### WORK INSTRUCTION
Write out the stretch of lines below that begins at the line with "om vår läxhjälp" and ends at the line with "Anbieter und Art des Problems variieren.", including both, exactly as given and nothing more.

### GIVEN INFORMATION
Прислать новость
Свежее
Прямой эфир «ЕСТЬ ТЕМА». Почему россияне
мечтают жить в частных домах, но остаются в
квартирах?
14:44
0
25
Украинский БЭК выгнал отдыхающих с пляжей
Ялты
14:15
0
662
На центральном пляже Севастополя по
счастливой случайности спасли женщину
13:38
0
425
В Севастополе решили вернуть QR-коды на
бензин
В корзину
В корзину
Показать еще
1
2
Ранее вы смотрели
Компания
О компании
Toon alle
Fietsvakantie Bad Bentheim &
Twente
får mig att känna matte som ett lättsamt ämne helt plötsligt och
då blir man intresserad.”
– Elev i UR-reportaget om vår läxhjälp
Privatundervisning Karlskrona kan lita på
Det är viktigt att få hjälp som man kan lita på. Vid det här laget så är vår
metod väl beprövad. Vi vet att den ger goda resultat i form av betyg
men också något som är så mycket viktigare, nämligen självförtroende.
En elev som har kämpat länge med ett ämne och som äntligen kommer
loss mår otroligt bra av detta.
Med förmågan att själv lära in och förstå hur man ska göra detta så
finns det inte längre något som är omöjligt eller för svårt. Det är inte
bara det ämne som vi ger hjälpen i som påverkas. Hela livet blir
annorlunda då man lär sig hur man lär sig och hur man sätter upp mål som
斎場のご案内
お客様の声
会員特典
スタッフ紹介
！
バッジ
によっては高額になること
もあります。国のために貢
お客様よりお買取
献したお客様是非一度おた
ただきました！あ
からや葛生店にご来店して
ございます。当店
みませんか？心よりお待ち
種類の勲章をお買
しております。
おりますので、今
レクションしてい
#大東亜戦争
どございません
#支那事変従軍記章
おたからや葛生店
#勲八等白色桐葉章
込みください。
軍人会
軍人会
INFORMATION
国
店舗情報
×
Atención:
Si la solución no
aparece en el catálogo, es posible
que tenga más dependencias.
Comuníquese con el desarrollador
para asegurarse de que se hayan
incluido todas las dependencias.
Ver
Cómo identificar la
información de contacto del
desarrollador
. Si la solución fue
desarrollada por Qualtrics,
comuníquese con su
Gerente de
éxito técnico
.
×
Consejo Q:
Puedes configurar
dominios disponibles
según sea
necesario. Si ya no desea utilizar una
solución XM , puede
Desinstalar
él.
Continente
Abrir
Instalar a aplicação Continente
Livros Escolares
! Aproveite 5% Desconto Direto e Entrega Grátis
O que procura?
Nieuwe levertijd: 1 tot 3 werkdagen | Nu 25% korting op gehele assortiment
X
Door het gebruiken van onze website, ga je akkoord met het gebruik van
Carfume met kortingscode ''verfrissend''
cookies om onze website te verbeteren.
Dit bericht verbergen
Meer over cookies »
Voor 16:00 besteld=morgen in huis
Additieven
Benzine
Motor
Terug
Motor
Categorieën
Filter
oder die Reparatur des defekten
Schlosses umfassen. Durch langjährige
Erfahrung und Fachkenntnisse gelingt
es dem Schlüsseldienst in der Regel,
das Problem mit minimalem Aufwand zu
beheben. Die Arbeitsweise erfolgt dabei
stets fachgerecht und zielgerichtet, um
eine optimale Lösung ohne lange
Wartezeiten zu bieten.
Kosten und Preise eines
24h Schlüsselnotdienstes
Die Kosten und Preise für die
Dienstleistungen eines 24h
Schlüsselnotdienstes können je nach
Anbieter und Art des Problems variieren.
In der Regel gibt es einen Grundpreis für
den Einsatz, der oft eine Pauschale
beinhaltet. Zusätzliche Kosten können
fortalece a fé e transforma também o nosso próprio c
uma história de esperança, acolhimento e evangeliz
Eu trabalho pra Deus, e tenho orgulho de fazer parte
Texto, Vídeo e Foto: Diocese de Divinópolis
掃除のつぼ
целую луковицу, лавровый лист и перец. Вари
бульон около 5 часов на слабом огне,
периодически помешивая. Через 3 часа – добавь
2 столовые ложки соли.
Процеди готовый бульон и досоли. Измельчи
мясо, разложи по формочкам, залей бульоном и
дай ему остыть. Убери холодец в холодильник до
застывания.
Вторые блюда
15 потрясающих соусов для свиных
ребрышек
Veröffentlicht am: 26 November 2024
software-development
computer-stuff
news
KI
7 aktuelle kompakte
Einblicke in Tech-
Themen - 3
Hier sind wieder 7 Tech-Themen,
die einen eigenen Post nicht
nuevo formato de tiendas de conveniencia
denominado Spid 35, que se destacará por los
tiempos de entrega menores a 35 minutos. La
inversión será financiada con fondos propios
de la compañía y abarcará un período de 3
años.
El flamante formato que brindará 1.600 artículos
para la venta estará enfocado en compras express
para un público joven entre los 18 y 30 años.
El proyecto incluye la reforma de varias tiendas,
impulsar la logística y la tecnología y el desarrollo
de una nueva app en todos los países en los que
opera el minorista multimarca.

### YOUR SOLUTION
– Elev i UR-reportaget om vår läxhjälp
Privatundervisning Karlskrona kan lita på
Det är viktigt att få hjälp som man kan lita på. Vid det här laget så är vår
metod väl beprövad. Vi vet att den ger goda resultat i form av betyg
men också något som är så mycket viktigare, nämligen självförtroende.
En elev som har kämpat länge med ett ämne och som äntligen kommer
loss mår otroligt bra av detta.
Med förmågan att själv lära in och förstå hur man ska göra detta så
finns det inte längre något som är omöjligt eller för svårt. Det är inte
bara det ämne som vi ger hjälpen i som påverkas. Hela livet blir
annorlunda då man lär sig hur man lär sig och hur man sätter upp mål som
斎場のご案内
お客様の声
会員特典
スタッフ紹介
！
バッジ
によっては高額になること
もあります。国のために貢
お客様よりお買取
献したお客様是非一度おた
ただきました！あ
からや葛生店にご来店して
ございます。当店
みませんか？心よりお待ち
種類の勲章をお買
しております。
おりますので、今
レクションしてい
#大東亜戦争
どございません
#支那事変従軍記章
おたからや葛生店
#勲八等白色桐葉章
込みください。
軍人会
軍人会
INFORMATION
国
店舗情報
×
Atención:
Si la solución no
aparece en el catálogo, es posible
que tenga más dependencias.
Comuníquese con el desarrollador
para asegurarse de que se hayan
incluido todas las dependencias.
Ver
Cómo identificar la
información de contacto del
desarrollador
. Si la solución fue
desarrollada por Qualtrics,
comuníquese con su
Gerente de
éxito técnico
.
×
Consejo Q:
Puedes configurar
dominios disponibles
según sea
necesario. Si ya no desea utilizar una
solución XM , puede
Desinstalar
él.
Continente
Abrir
Instalar a aplicação Continente
Livros Escolares
! Aproveite 5% Desconto Direto e Entrega Grátis
O que procura?
Nieuwe levertijd: 1 tot 3 werkdagen | Nu 25% korting op gehele assortiment
X
Door het gebruiken van onze website, ga je akkoord met het gebruik van
Carfume met kortingscode ''verfrissend''
cookies om onze website te verbeteren.
Dit bericht verbergen
Meer over cookies »
Voor 16:00 besteld=morgen in huis
Additieven
Benzine
Motor
Terug
Motor
Categorieën
Filter
oder die Reparatur des defekten
Schlosses umfassen. Durch langjährige
Erfahrung und Fachkenntnisse gelingt
es dem Schlüsseldienst in der Regel,
das Problem mit minimalem Aufwand zu
beheben. Die Arbeitsweise erfolgt dabei
stets fachgerecht und zielgerichtet, um
eine optimale Lösung ohne lange
Wartezeiten zu bieten.
Kosten und Preise eines
24h Schlüsselnotdienstes
Die Kosten und Preise für die
Dienstleistungen eines 24h
Schlüsselnotdienstes können je nach
Anbieter und Art des Problems variieren.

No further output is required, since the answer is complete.